Stored data entries:
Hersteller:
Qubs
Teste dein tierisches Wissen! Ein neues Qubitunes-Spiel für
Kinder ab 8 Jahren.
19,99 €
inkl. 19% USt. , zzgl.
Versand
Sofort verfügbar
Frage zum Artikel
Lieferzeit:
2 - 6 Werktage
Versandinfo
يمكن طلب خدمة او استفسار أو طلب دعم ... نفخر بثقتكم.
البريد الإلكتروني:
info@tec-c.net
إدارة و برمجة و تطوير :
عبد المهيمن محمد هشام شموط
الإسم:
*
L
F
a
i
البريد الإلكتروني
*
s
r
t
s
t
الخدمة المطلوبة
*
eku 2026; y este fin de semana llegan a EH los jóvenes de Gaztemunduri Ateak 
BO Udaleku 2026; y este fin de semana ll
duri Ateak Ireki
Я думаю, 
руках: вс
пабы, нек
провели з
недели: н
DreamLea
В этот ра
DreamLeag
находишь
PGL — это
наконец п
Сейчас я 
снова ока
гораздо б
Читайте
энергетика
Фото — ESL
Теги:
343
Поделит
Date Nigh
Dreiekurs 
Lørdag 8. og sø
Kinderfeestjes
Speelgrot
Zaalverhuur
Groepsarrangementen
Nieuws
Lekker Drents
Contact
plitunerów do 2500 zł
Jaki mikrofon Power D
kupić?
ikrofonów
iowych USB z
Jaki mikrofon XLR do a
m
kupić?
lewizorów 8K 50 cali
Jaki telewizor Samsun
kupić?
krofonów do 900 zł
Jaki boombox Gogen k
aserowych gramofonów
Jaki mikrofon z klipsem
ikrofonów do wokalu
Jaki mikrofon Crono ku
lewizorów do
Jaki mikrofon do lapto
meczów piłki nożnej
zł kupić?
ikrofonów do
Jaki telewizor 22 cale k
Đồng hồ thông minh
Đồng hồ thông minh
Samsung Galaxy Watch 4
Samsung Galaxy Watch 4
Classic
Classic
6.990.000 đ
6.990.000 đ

**Exercise aim**: Check the data for the word "ikrofonów" and pull out the lines that have it.

**Problem solution**:
ikrofonów
ikrofonów do wokalu
ikrofonów do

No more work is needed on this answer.